Special Session Organizers:
Prof. Yi Yang, National University of Defense Technology, China
Prof. Liang Guo, Southwest Jiaotong University, China
Postdoc. Wenyang Hu, Tsinghua University, China
Introduction and Topics:
Modern industrial systems grow increasingly complex, raising unprecedented demands for the operational reliability, safety, and cost efficiency of critical components. Failures of core parts such as turbine blades, gearbox bearings, and robotic reducers may cause severe operational disruptions, safety incidents, and even catastrophic consequences. Thus, accurate health assessment, timely fault diagnosis, and reliable remaining useful life prediction of components have become key industrial challenges.
Traditional maintenance strategies struggle to address the complex degradation mechanisms and variable operating conditions of critical components. Reactive maintenance leads to unplanned downtime and secondary damage, while scheduled maintenance causes unnecessary resource consumption or premature failures.
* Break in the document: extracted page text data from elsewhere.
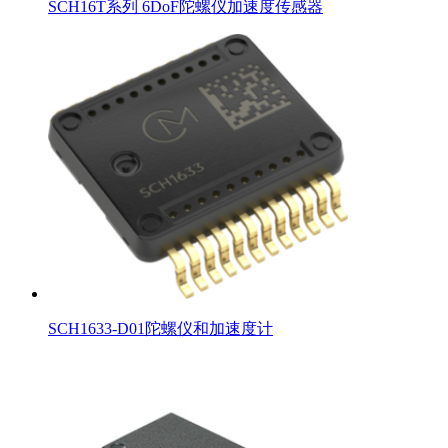
SCH16T系列 6DoF陀螺仪加速度传感器
SCH1633-D01陀螺仪和加速度计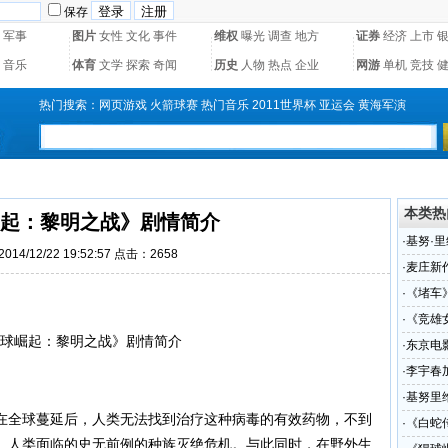
保存
军事
图片
女性
文化
事件
维权
曝光
调查
地方
证券
经济
上市
音乐
体育
文学
探索
奇闻
历史
人物
热点
企业
网游
单机
竞技
热门搜索：
网页游戏
火箭球赛
热门音乐
2011世界杯
亚运会
黄海军演
本类热
起：黎明之战》剧情简介
·
基努·
14/12/22 19:52:57 点击：
2658
·
麦庄新
·
《堵车
·
《竞雄
·
东京电
·
李宇春
·
基努里
在全球蔓延后，人类无法找到治疗这种病毒的有效药物，不到
·
《白蛇
。人类面临的史无前例的种族灭绝危机。与此同时，在野外生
Health monitoring, fault diagnosis, and life prediction integration has thus become the core paradigm for predictive maintenance and health management of complex equipment.
Digital twin technology acts as a transformative approach to integrate these core tasks via high-fidelity virtual replicas of physical assets, yet multiple challenges remain in practical application. This session explores theoretical advances and engineering practices of predictive maintenance and health management for critical components. We invite contributions advancing asset management toward predictability, diagnosability, and prognosticability.